Exercise data:
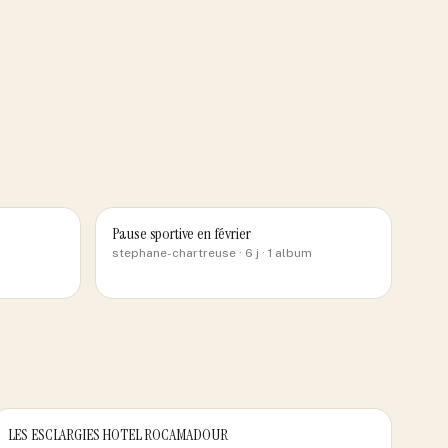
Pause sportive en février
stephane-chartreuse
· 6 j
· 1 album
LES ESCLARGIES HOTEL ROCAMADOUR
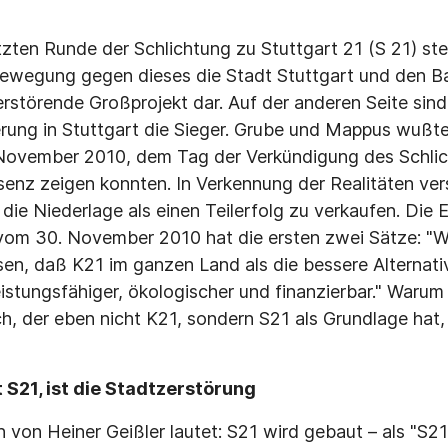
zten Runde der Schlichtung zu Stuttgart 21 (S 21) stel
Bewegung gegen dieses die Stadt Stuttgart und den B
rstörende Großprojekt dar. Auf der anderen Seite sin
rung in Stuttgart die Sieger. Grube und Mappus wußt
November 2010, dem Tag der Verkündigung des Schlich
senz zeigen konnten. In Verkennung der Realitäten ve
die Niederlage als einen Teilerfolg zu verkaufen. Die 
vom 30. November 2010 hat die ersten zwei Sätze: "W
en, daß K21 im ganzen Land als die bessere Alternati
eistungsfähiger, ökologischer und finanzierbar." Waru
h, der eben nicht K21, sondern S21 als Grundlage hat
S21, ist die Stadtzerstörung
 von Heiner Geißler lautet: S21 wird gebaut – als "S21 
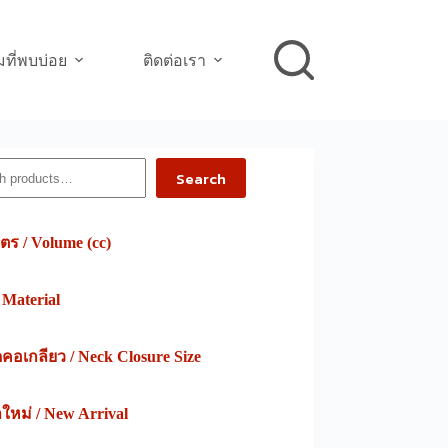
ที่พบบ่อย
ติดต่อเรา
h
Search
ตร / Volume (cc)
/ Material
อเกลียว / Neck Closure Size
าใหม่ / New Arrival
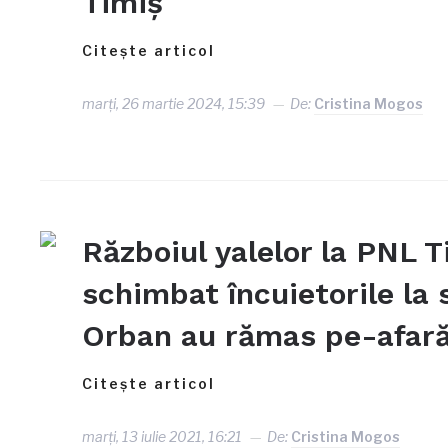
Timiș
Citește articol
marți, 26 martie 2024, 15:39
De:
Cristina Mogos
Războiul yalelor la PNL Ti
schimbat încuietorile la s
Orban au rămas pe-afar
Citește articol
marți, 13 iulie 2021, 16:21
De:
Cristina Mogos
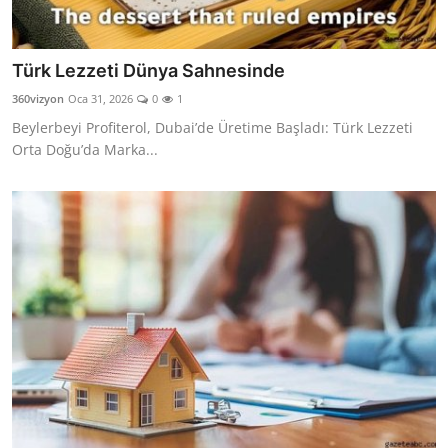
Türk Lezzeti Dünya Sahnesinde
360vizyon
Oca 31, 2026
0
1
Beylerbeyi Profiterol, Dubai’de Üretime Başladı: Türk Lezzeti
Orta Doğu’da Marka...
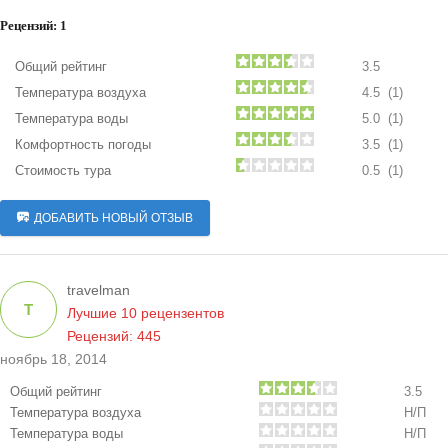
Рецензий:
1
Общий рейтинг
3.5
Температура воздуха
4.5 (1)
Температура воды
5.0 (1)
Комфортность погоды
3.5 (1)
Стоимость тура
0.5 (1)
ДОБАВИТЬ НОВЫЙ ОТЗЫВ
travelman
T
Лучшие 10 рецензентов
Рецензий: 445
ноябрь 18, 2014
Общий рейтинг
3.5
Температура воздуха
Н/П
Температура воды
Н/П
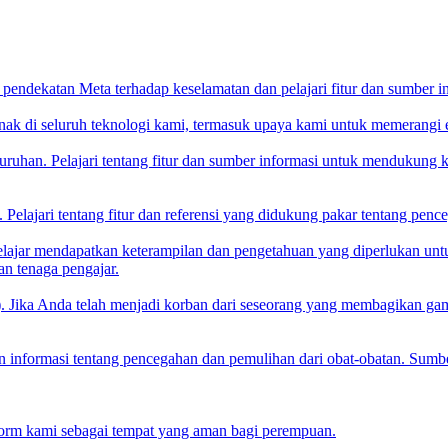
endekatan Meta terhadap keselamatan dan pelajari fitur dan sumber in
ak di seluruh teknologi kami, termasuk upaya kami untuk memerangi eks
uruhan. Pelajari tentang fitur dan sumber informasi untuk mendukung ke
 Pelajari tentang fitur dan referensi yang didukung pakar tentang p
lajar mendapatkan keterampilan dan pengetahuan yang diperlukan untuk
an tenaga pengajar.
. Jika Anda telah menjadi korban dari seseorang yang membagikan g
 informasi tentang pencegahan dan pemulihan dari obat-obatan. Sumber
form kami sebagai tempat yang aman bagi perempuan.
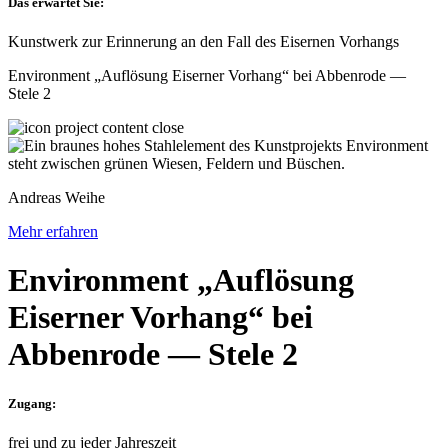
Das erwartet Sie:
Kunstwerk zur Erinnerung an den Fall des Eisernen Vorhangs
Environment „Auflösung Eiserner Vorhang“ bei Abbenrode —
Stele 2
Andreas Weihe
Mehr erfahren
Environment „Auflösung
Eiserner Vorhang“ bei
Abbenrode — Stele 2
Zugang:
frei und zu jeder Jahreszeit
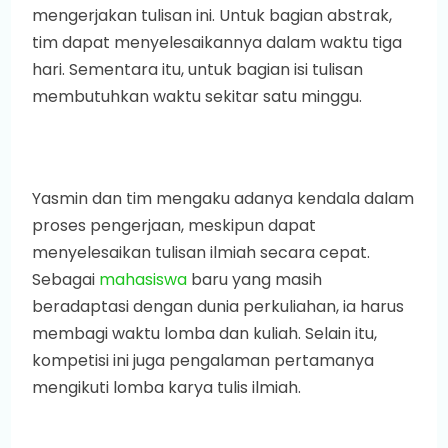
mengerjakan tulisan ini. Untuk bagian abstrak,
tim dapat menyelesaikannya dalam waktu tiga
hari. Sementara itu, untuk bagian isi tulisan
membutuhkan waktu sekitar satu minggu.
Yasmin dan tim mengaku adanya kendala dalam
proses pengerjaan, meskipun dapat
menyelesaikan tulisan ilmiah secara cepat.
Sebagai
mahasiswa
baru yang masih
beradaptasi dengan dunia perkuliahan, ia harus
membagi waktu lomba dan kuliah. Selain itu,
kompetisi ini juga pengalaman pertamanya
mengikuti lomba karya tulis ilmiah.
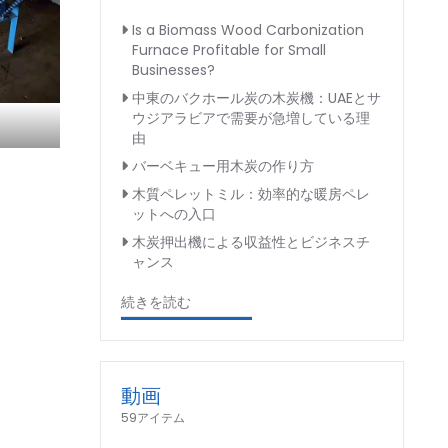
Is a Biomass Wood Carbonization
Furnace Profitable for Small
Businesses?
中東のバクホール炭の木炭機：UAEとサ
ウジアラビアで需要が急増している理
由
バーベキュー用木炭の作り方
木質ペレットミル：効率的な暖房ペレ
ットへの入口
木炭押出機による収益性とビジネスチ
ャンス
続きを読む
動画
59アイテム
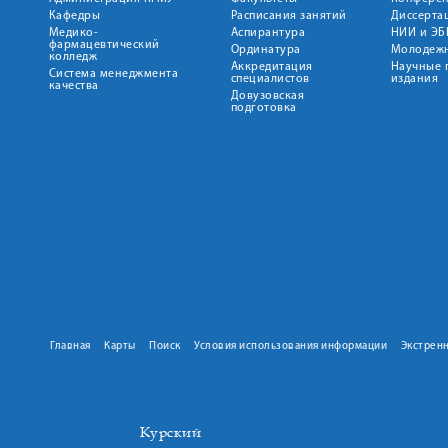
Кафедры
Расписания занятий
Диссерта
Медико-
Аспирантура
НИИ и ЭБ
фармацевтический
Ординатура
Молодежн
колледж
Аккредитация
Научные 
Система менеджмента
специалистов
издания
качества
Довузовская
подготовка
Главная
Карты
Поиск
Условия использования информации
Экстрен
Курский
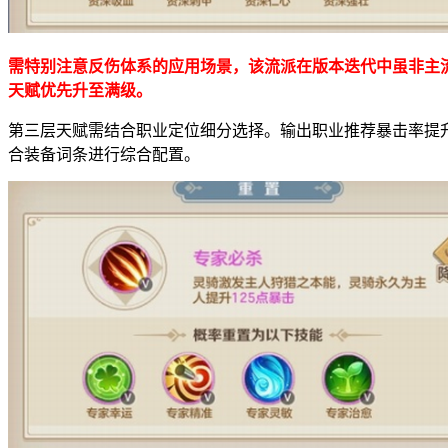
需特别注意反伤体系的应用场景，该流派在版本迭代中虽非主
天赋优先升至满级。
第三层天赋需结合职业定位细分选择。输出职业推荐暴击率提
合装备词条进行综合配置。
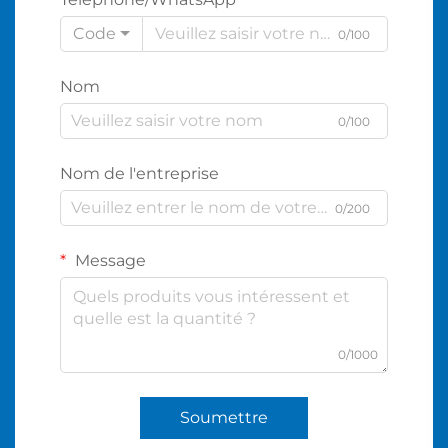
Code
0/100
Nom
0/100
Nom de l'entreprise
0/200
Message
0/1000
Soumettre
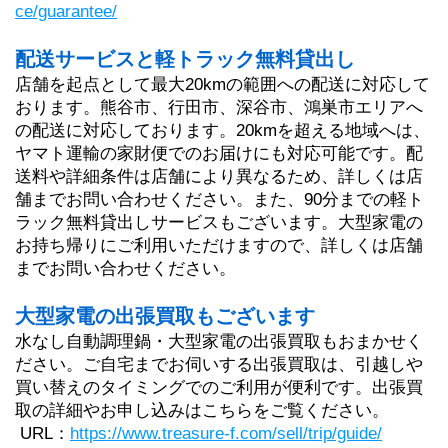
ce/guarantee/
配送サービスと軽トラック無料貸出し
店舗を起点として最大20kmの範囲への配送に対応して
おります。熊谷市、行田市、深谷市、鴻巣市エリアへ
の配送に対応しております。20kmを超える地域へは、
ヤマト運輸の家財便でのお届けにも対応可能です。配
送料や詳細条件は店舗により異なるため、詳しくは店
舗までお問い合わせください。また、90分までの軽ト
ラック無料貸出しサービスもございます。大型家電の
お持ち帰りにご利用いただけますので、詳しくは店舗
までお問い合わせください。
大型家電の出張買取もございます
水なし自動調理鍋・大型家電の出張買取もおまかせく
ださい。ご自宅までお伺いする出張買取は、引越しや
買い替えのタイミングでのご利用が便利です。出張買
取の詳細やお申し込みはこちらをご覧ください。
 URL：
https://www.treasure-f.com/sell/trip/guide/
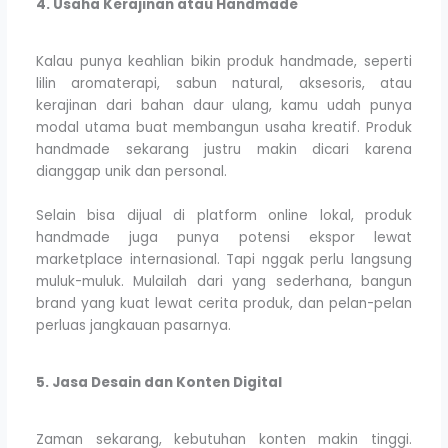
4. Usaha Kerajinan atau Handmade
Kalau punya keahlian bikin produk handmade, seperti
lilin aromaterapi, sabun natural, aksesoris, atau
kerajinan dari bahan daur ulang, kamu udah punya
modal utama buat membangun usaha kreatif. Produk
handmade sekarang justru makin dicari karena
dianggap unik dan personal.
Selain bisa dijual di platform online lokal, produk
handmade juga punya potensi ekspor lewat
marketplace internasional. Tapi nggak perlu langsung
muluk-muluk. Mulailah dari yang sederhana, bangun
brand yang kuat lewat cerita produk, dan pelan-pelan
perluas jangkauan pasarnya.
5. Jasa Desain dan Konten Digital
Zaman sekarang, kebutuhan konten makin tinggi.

Assigned task: How many lines in the records contain the string "Lezzeti"? Give the number by itself.

Answer to this problem: 2